EXERCISE AIM: Skip the images and copy each record exactly as written.

EXERCISE DATA:
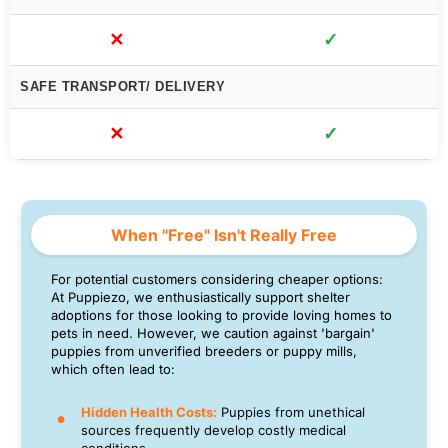
✕
✓
SAFE TRANSPORT/ DELIVERY
✕
✓
When "Free" Isn't Really Free
For potential customers considering cheaper options:
At Puppiezo, we enthusiastically support shelter
adoptions for those looking to provide loving homes to
pets in need. However, we caution against 'bargain'
puppies from unverified breeders or puppy mills,
which often lead to:
Hidden Health Costs:
Puppies from unethical
sources frequently develop costly medical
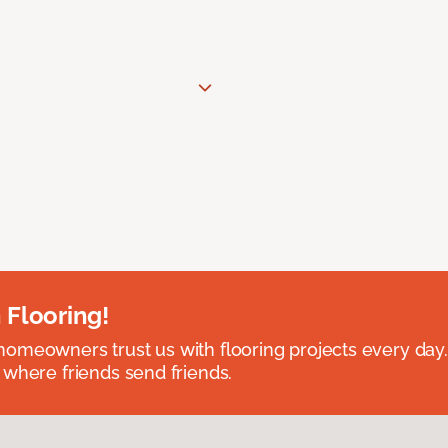
 Flooring!
omeowners trust us with flooring projects every day
 where friends send friends.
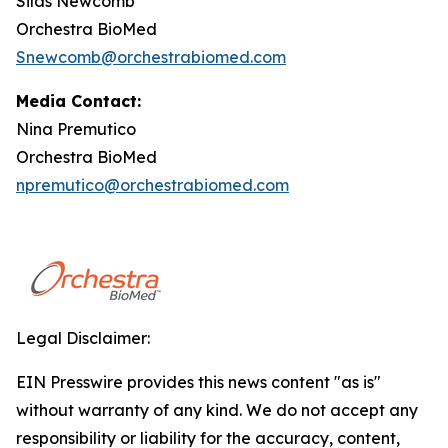
Silas Newcomb
Orchestra BioMed
Snewcomb@orchestrabiomed.com
Media Contact:
Nina Premutico
Orchestra BioMed
npremutico@orchestrabiomed.com
Legal Disclaimer:
EIN Presswire provides this news content "as is"
without warranty of any kind. We do not accept any
responsibility or liability for the accuracy, content,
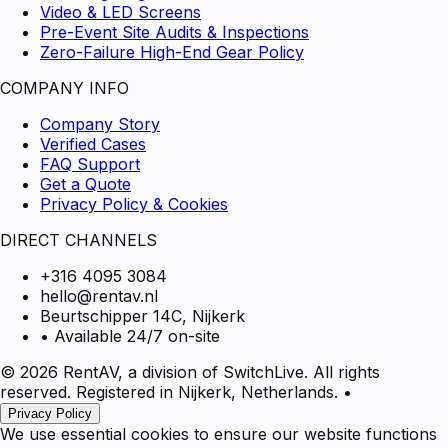
Video & LED Screens
Pre-Event Site Audits & Inspections
Zero-Failure High-End Gear Policy
COMPANY INFO
Company Story
Verified Cases
FAQ Support
Get a Quote
Privacy Policy & Cookies
DIRECT CHANNELS
+316 4095 3084
hello@rentav.nl
Beurtschipper 14C, Nijkerk
• Available 24/7 on-site
© 2026 RentAV, a division of SwitchLive. All rights
reserved. Registered in Nijkerk, Netherlands.
•
Privacy Policy
We use essential cookies to ensure our website functions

FINISHED EXERCISE:
✕
✓
SAFE TRANSPORT/ DELIVERY
✕
✓
When "Free" Isn't Really Free
For potential customers considering cheaper options:
At Puppiezo, we enthusiastically support shelter
adoptions for those looking to provide loving homes to
pets in need. However, we caution against 'bargain'
puppies from unverified breeders or puppy mills,
which often lead to:
Hidden Health Costs:
Puppies from unethical
sources frequently develop costly medical
 Flooring!
omeowners trust us with flooring projects every day
 where friends send friends.
Silas Newcomb
Orchestra BioMed
Snewcomb@orchestrabiomed.com
Media Contact:
Nina Premutico
Orchestra BioMed
npremutico@orchestrabiomed.com
Legal Disclaimer:
EIN Presswire provides this news content "as is"
without warranty of any kind. We do not accept any
responsibility or liability for the accuracy, content,
Video & LED Screens
Pre-Event Site Audits & Inspections
Zero-Failure High-End Gear Policy
COMPANY INFO
Company Story
Verified Cases
FAQ Support
Get a Quote
Privacy Policy & Cookies
DIRECT CHANNELS
+316 4095 3084
hello@rentav.nl
Beurtschipper 14C, Nijkerk
• Available 24/7 on-site
© 2026 RentAV, a division of SwitchLive. All rights
reserved. Registered in Nijkerk, Netherlands.
•
Privacy Policy
We use essential cookies to ensure our website functions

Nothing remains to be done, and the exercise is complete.